**TASK REQUIREMENTS:** Every line below that includes the word "Głęboki" needs to be copied.

**RECORD EXCERPTS:**
<<<<

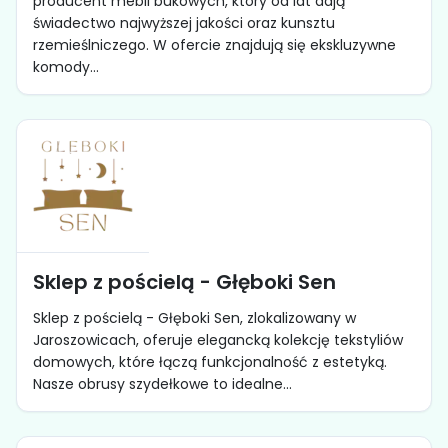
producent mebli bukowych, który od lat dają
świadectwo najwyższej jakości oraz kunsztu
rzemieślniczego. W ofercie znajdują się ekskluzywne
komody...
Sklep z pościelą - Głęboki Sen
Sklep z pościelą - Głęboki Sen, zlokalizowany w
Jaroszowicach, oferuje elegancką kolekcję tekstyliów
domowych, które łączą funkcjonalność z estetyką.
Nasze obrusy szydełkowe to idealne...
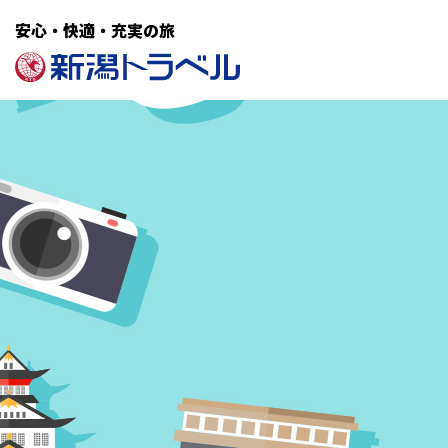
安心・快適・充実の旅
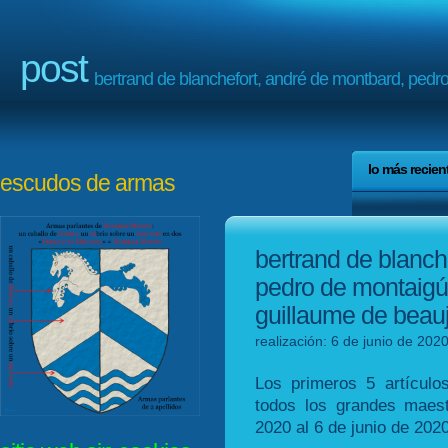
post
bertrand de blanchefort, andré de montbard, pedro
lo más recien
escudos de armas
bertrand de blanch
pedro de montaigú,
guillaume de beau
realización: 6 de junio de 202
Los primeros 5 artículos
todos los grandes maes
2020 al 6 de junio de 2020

>>>>
<<<<

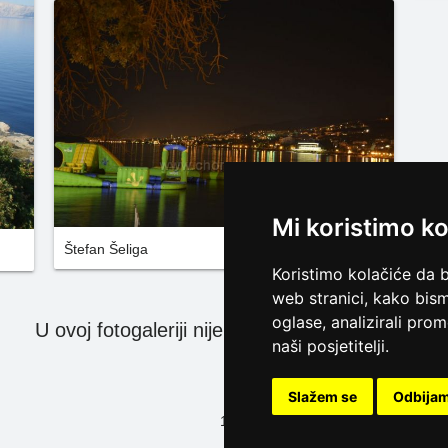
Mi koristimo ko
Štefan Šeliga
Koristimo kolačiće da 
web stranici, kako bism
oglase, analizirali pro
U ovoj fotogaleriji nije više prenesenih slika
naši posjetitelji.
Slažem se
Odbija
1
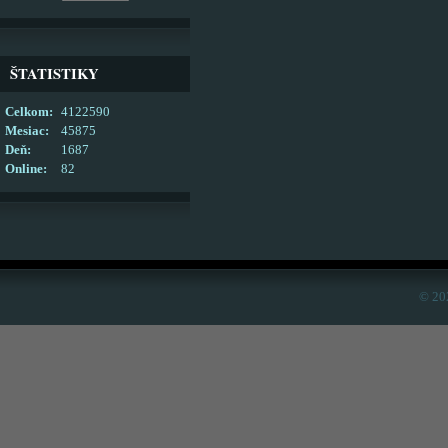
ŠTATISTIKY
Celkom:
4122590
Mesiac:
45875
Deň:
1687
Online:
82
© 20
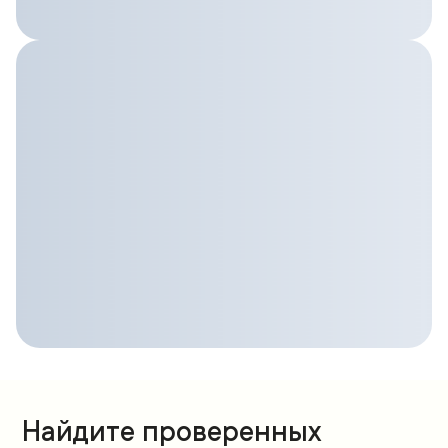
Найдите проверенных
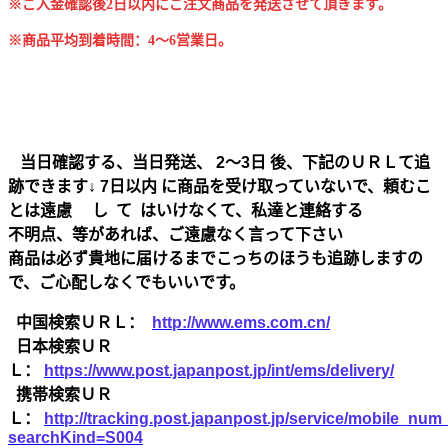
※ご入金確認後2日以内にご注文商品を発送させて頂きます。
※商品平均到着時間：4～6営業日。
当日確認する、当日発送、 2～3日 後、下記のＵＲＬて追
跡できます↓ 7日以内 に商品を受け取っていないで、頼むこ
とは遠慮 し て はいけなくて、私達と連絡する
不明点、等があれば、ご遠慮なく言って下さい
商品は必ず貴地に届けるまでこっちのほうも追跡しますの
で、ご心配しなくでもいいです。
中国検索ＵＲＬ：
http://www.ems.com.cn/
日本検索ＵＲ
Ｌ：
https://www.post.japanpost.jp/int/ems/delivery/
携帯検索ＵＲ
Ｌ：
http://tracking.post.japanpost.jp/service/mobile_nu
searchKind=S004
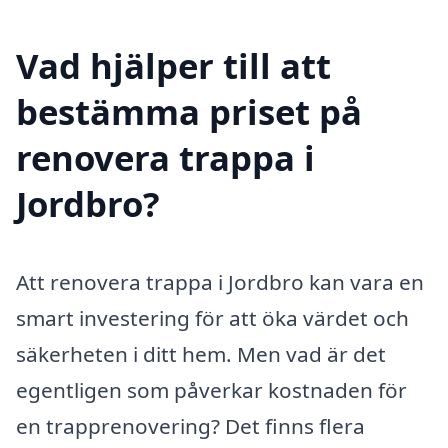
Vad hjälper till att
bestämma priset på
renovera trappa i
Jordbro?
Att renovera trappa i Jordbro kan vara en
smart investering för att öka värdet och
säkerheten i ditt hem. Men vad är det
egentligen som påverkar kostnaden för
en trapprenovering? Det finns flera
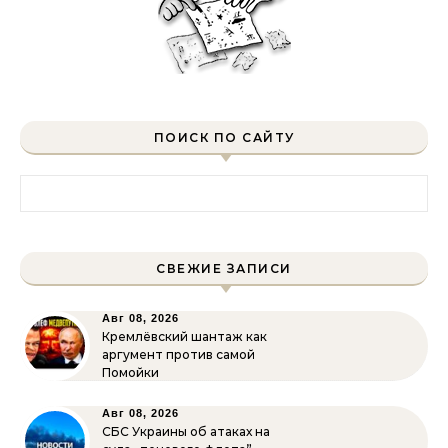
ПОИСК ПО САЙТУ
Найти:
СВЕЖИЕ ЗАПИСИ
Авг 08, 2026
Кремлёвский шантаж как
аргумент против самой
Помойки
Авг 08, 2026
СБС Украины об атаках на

>>>>

**ANSWER SPACE:**
Sklep z pościelą - Głęboki Sen
Sklep z pościelą - Głęboki Sen, zlokalizowany w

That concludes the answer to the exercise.